(Dataset entries)
Segment Open

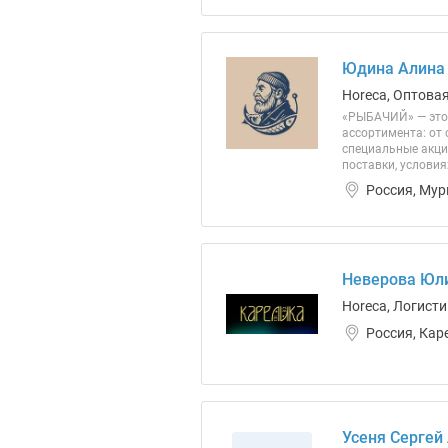
Юдина Алина 
Horeca, Оптовая
«РЫБАЧИЙ» — это 
ассортимента: от 
специальные акци
поставки, услови
Россия, Мур
Неверова Юли
Horeca, Логист
Россия, Кар
Усеня Сергей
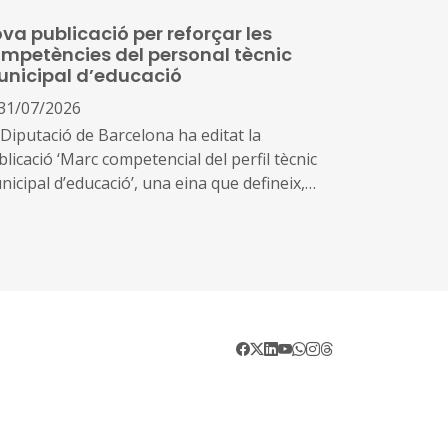
ciatives d’innovació vinculades a la millora
va publicació per reforçar les
s resultats educatius en els centres
mpetències del personal tècnic
ucatius sostinguts amb fons públics de
nicipal d’educació
talunya
31/07/2026
 Diputació de Barcelona ha editat la
licació ‘Marc competencial del perfil tècnic
icipal d’educació’, una eina que defineix,
ena i enforteix el nou rol del personal tècnic
ducació i el seu lideratge en el
senvolupament i la gestió de les polítiques
ucatives locals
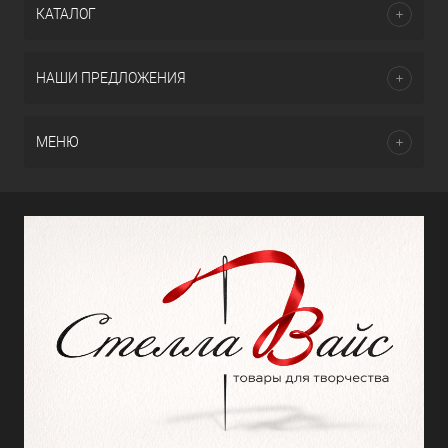
КАТАЛОГ
НАШИ ПРЕДЛОЖЕНИЯ
МЕНЮ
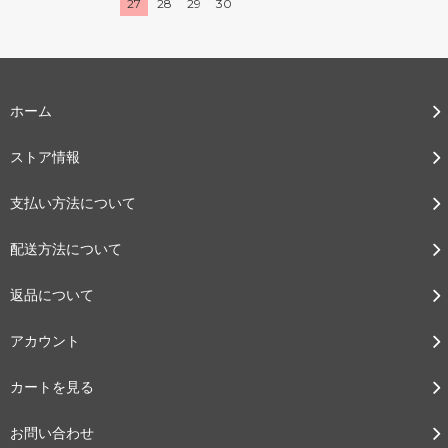
27
28
29
30
ホーム
ストア情報
支払い方法について
配送方法について
返品について
アカウント
カートを見る
お問い合わせ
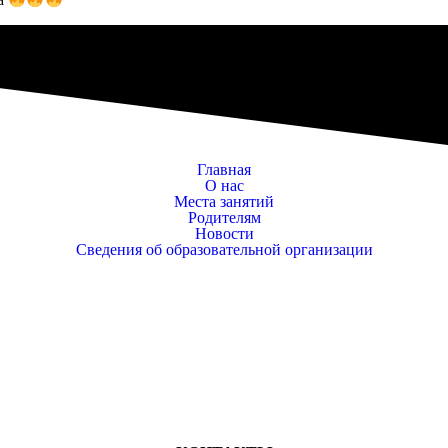
Главная
О нас
Места занятий
Родителям
Новости
Сведения об образовательной организации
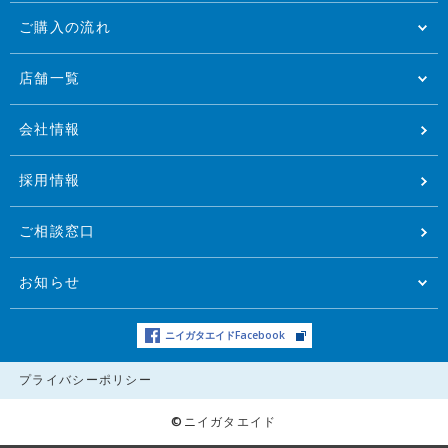
ご購入の流れ
店舗一覧
会社情報
採用情報
ご相談窓口
お知らせ
ニイガタエイドFacebook
プライバシーポリシー
©ニイガタエイド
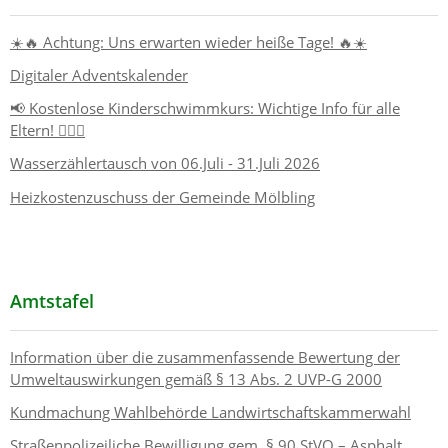
☀️🔥 Achtung: Uns erwarten wieder heiße Tage! 🔥☀️
Digitaler Adventskalender
📢 Kostenlose Kinderschwimmkurs: Wichtige Info für alle
Eltern! 🏊‍♂️👶
Wasserzählertausch von 06.Juli - 31.Juli 2026
Heizkostenzuschuss der Gemeinde Mölbling
Amtstafel
Information über die zusammenfassende Bewertung der
Umweltauswirkungen gemäß § 13 Abs. 2 UVP-G 2000
Kundmachung Wahlbehörde Landwirtschaftskammerwahl
Straßenpolizeiliche Bewilligung gem. § 90 StVO – Asphalt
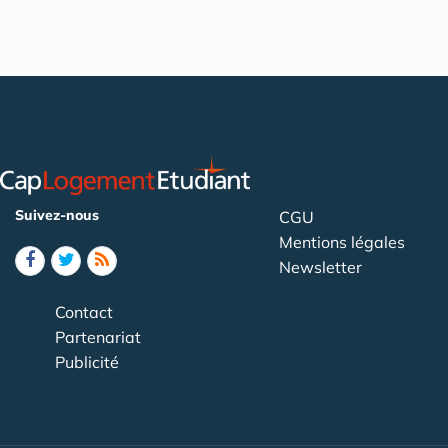
Suivez-nous
CGU
Mentions légales
Newsletter
Contact
Partenariat
Publicité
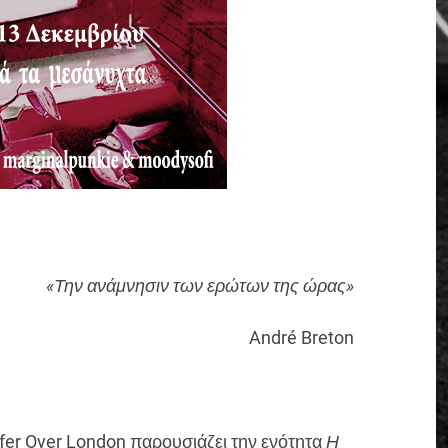
«Την ανάμνησιν των ερώτων της ώρας»
André Breton
cifer Over London παρουσιάζει την ενότητα
Η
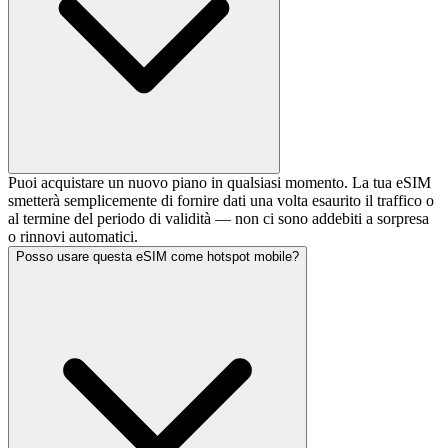
Puoi acquistare un nuovo piano in qualsiasi momento. La tua eSIM
smetterà semplicemente di fornire dati una volta esaurito il traffico o
al termine del periodo di validità — non ci sono addebiti a sorpresa
o rinnovi automatici.
Posso usare questa eSIM come hotspot mobile?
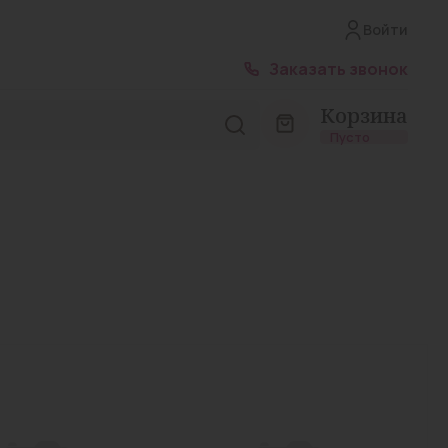
Войти
Заказать звонок
Корзина
Пусто
Лирика капс. 300мг №14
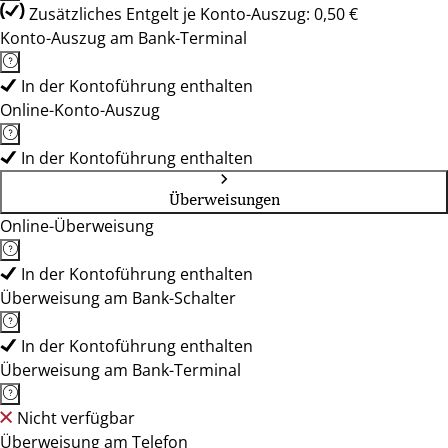
Zusätzliches Entgelt je Konto-Auszug: 0,50 €
Konto-Auszug am Bank-Terminal
In der Kontoführung enthalten
Online-Konto-Auszug
In der Kontoführung enthalten
Überweisungen
Online-Überweisung
In der Kontoführung enthalten
Überweisung am Bank-Schalter
In der Kontoführung enthalten
Überweisung am Bank-Terminal
Nicht verfügbar
Überweisung am Telefon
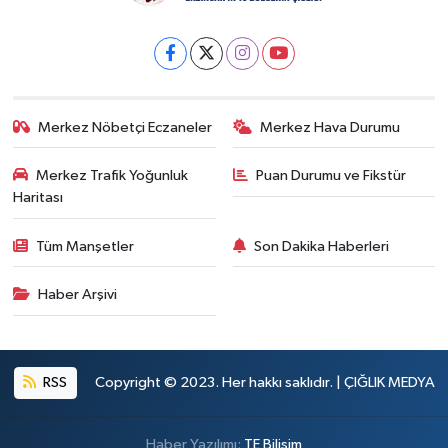
Merkez Nöbetçi Eczaneler
Merkez Hava Durumu
Merkez Trafik Yoğunluk
Puan Durumu ve Fikstür
Haritası
Tüm Manşetler
Son Dakika Haberleri
Haber Arşivi
RSS
Copyright © 2023. Her hakkı saklıdır. | ÇIĞLIK MEDYA
Haber Yazılımı:
TE Bilişim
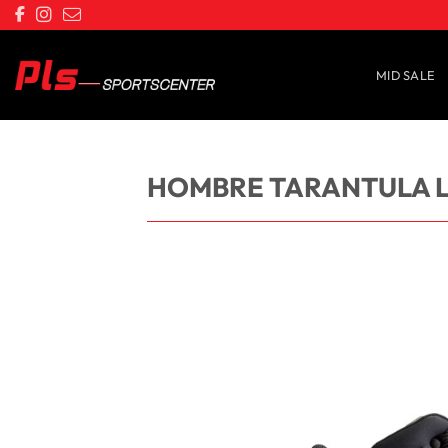
Saltar
al
contenido
MID SALE
HOMBRE TARANTULA L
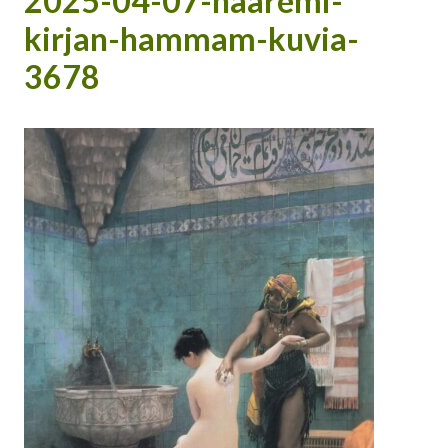
2025-04-07-haaremi-
kirjan-hammam-kuvia-
3678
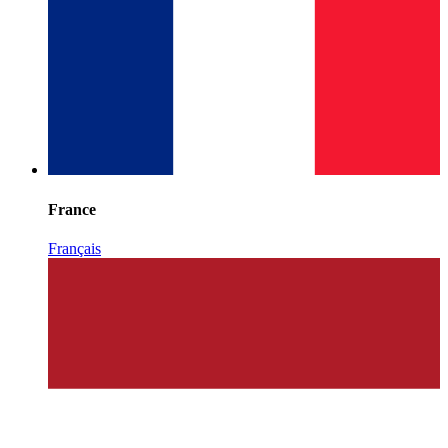
France
Français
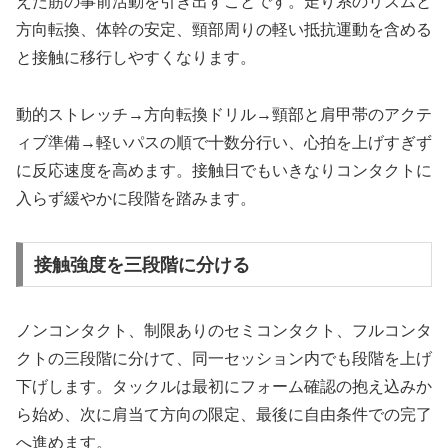
えた筋の事前活動を引き出すことです。走り系のリズムと
方向転換、体幹の安定、頸部周りの軽い抵抗運動を含める
と接触に移行しやすくなります。
動的ストレッチ→方向転換ドリル→頸部と肩甲帯のアクテ
ィブ準備→軽いパスの順で十数分行い、心拍を上げすぎず
に反応速度を高めます。接触日でもいきなりコンタクトに
入らず緩やかに段階を踏みます。
接触強度を三段階に分ける
ノンコンタクト、制限ありのセミコンタクト、フルコンタ
クトの三段階に分けて、同一セッション内でも段階を上げ
下げします。タックルは最初にフォーム確認の抱え込みか
ら始め、次に肩当て方向の限定、最後に自由条件での完了
へ進めます。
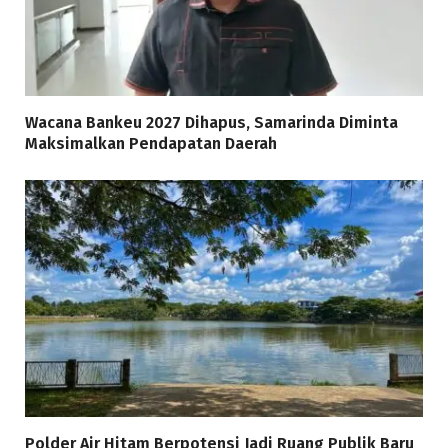
Wacana Bankeu 2027 Dihapus, Samarinda Diminta
Maksimalkan Pendapatan Daerah
Polder Air Hitam Berpotensi Jadi Ruang Publik Baru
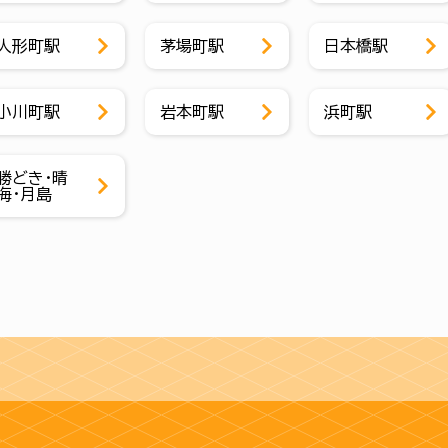
人形町駅
茅場町駅
日本橋駅
小川町駅
岩本町駅
浜町駅
勝どき・晴
海・月島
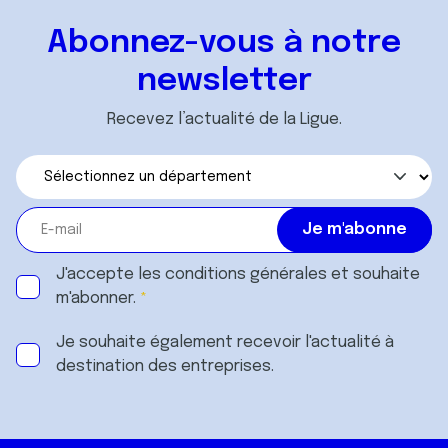
Abonnez-vous à notre
newsletter
Recevez l’actualité de la Ligue.
J'accepte les
conditions générales
et souhaite
m'abonner.
Je souhaite également recevoir l'actualité à
destination des entreprises.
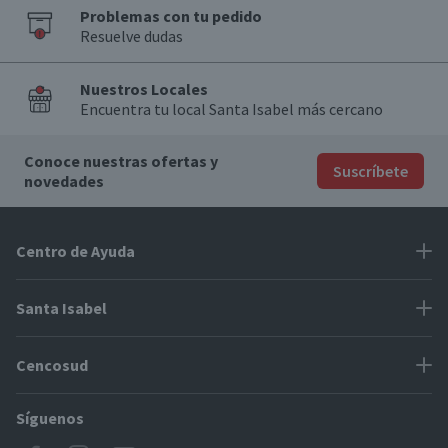
Problemas con tu pedido
Resuelve dudas
Nuestros Locales
Encuentra tu local Santa Isabel más cercano
Conoce nuestras ofertas y
Suscríbete
novedades
Centro de Ayuda
Problemas con tu pedido
Santa Isabel
Información de pago
Proveedores
Cencosud
Cómo modificar mis datos
Espacio Mypes
Modos de entrega y cobertura
Síguenos
Paris
Concursos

Segment Closed

▶ **What is required**: In the records above, find the line with "ucatius sostinguts amb fons públics de" and the line with "Info für alle", then restate word for word only those two lines and all lines between, omitting pictures.

▶ **Solved problem**:
ucatius sostinguts amb fons públics de
nicipal d’educació
talunya
31/07/2026
 Diputació de Barcelona ha editat la
licació ‘Marc competencial del perfil tècnic
icipal d’educació’, una eina que defineix,
ena i enforteix el nou rol del personal tècnic
ducació i el seu lideratge en el
senvolupament i la gestió de les polítiques
ucatives locals
КАТАЛОГ
НАШИ ПРЕДЛОЖЕНИЯ
МЕНЮ
27
28
29
30
ホーム
ストア情報
支払い方法について
配送方法について
返品について
アカウント
カートを見る
お問い合わせ
Главная
О нас
Места занятий
Родителям
Новости
Сведения об образовательной организации
ご購入の流れ
店舗一覧
会社情報
採用情報
ご相談窓口
お知らせ
ニイガタエイドFacebook
プライバシーポリシー
©ニイガタエイド
☀️🔥 Achtung: Uns erwarten wieder heiße Tage! 🔥☀️
Digitaler Adventskalender
📢 Kostenlose Kinderschwimmkurs: Wichtige Info für alle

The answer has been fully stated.